Bradbury described Midnight’s Children, Salman Rushdie’s second book, as ‘a work of extraordinary ambition and abundance’, ‘of amazing imaginative fertility as well as of political courage, a tale of the largest intentions’.   
  
And he was right: not only about that book’s lasting influence but about the burgeoning, border-blind creativity that decade witnessed in British fiction, from Rushdie’s Booker win in 1981 to Ishiguro’s in 1989.
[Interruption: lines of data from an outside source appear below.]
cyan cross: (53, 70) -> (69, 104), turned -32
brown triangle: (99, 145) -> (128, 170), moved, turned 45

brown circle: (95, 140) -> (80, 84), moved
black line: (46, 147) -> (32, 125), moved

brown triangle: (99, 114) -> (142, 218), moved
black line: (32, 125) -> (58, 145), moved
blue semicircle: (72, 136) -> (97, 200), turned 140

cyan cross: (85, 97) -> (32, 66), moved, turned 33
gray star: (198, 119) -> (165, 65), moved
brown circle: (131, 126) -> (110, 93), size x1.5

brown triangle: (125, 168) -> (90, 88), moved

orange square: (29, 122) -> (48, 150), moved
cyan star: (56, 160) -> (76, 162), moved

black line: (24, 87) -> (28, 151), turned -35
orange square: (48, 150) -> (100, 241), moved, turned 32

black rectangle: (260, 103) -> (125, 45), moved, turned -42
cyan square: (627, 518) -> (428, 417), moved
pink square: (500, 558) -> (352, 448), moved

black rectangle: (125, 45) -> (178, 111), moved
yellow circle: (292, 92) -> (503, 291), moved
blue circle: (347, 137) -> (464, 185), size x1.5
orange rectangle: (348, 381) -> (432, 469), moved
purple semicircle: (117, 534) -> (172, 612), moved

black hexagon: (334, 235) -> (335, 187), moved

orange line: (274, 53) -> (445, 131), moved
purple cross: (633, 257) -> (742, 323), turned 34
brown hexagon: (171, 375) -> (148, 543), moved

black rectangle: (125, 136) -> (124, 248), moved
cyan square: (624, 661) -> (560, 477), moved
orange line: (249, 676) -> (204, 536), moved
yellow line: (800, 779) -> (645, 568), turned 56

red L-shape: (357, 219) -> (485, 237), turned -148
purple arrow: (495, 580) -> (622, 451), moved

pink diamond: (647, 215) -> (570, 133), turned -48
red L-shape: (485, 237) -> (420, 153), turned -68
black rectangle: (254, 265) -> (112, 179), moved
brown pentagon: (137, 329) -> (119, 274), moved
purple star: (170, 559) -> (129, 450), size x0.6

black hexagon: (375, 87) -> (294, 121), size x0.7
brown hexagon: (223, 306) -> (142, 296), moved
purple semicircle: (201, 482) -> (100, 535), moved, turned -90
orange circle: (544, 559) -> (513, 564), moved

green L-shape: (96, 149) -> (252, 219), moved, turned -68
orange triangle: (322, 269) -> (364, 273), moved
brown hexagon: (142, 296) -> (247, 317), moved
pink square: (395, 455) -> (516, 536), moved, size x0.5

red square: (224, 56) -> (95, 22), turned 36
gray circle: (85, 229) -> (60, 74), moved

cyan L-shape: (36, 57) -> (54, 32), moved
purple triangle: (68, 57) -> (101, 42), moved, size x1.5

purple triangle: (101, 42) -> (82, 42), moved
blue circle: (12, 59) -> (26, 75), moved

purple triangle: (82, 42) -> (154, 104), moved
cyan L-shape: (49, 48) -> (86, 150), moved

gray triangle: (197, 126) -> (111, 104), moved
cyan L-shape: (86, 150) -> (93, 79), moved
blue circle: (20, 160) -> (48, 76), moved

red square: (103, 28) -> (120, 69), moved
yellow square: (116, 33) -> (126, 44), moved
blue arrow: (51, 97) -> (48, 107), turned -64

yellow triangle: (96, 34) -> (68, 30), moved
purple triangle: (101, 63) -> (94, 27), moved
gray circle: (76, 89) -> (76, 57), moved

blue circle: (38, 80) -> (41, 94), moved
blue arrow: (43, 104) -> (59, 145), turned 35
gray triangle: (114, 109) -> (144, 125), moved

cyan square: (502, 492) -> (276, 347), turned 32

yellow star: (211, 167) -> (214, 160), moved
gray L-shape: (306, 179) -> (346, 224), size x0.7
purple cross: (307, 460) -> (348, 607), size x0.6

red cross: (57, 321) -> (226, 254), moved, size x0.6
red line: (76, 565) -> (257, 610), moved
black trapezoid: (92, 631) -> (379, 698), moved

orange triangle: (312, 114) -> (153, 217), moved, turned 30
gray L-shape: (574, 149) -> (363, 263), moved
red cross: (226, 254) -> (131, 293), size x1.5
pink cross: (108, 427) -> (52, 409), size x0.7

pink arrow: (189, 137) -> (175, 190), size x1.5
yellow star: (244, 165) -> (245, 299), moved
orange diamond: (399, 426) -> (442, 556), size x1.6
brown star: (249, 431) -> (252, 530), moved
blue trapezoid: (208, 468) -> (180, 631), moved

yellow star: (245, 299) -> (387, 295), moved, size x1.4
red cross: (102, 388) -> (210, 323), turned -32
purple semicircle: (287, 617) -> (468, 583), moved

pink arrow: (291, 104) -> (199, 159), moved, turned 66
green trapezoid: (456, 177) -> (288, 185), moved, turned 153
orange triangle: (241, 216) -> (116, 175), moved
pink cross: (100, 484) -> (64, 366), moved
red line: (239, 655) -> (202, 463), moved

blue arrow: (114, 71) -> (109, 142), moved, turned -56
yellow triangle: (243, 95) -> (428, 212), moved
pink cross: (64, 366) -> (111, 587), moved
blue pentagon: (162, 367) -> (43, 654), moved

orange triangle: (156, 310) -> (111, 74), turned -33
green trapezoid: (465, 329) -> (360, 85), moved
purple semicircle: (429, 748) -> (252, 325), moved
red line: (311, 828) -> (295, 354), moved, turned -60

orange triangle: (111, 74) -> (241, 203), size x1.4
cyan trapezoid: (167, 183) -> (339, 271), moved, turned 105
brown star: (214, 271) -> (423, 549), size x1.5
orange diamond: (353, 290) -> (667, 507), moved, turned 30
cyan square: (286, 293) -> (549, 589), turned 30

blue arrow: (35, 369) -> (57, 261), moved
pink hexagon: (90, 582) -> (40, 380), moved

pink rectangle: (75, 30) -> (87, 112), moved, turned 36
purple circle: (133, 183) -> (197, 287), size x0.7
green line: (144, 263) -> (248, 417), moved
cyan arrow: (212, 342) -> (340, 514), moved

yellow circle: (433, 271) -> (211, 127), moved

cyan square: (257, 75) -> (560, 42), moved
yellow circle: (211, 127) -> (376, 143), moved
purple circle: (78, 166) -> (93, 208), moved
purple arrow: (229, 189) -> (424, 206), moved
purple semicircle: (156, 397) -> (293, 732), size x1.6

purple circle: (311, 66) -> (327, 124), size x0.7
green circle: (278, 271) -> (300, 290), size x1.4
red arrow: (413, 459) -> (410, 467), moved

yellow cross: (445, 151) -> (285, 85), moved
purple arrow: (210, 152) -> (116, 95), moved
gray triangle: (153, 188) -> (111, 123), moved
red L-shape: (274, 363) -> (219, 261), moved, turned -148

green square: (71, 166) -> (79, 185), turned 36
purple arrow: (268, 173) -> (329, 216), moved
A few years ago, Rushdie and I spoke at a Hay festival in Mexico. Because of the location it was fitting that he should speak about García Márquez, who had lived in Mexico for many years. Rushdie explained how magical realism, among other ways of writing, had given him permission, almost, to experiment: 
 
‘Any writer will tell you that there are writers who open the door for you,’ he said. ‘They say: you could go through this door, and go this way. Certainly García Márquez was one of those. And Borges – I remember picking up the paperback of Ficciones [translated as Labyrinths], going home and reading it three times straight through. It was, in the true sense of the word, mind-blowing.  
 
‘In that period after the Second World War – the Fifties, Sixties, Seventies – there was this great flowering of world literature, and a number of gigantic figures, like García Márquez, like Günther Grass, Milan Kundera, Italo Calvino, Borges, became very important to me, and showed me things that I might also want to try and do in my own way.’ 
 
Ishiguro, who went on to win the Nobel, looked back at the moment when Midnight’s Children won the Booker and reflected that it was a turning point in Britain. ‘That was a signal that a substantial core group within the reading public had declared that they were interested in reading books written by people, apparently from the outside, about other societies,’ he told Alan Yentob in the course of an Imagine documentary on the BBC four decades later. ‘Something was happening in British society at that point – not just in the literary culture but in the wider culture. People had suddenly moved on to a different era.’  
 
That era has lasted some time - and long may it continue. Midnight’s Children didn’t just win the Booker Prize once. It also won the ‘Booker of Bookers’ and the ‘Best of the Booker’, as a result of votes taken on the 25th and 40th anniversaries of the prize. 

Booker Prize authors 1998


When he completed the ‘Proust Questionnaire’ for Vanity Fair magazine, Rushdie was asked where he would like to live.   
  
‘On bookshelves. Forever,’ he replied.  
  
As news of his health improves and we wish for his ongoing physical recovery, that particular fate seems secure. His next novel, Victory City, is due to be published early next year.  
  
Why should his living on bookshelves matter to us, his readers? Well: I’ll leave it to Rushdie to explain the empowering force of invention and self-invention.  
  
In 1992, when he was living under the protection of Scotland Yard, Rushdie wrote a short, brilliant book about The Wizard of Oz, a ‘radical, enabling film’, in his words, that had been the inspiration for his very first work of fiction (written at the age of ten). Dorothy’s famous line, ‘there’s no place like home’ led him to remark drily that ‘my own relationship with “home” has become, let’s say, more problematic of late’. But when he came to analyse that part of the film’s ending more closely his book became an essay about the nature of fiction - about where it can take us, what it can do for us, and the notion that at its best it’s inextricable from who we are.   
  
Jovially objecting (‘Well, excuse me, Glinda’) to the ‘conservative little homily’ of ‘there’s no place like home’, Rushdie goes on to say that in later Oz books Dorothy takes Auntie Em and Uncle Henry to live in Oz, rather than accepting the limitations of Kansas. ‘So Oz finally became home; the imagined world became the actual world, as it does for us all, because,’ he explains:   
  
‘Once we have left our childhood places and started out to make up our lives, armed only with what we have and are, we understand that the real secret of the ruby slippers is not that “there’s no place like home”, but rather that there is no longer any such place *as* home: except, of course, for the home we make, or the homes that are made for us, in Oz: which is anywhere, and everywhere, except the place from which we began.’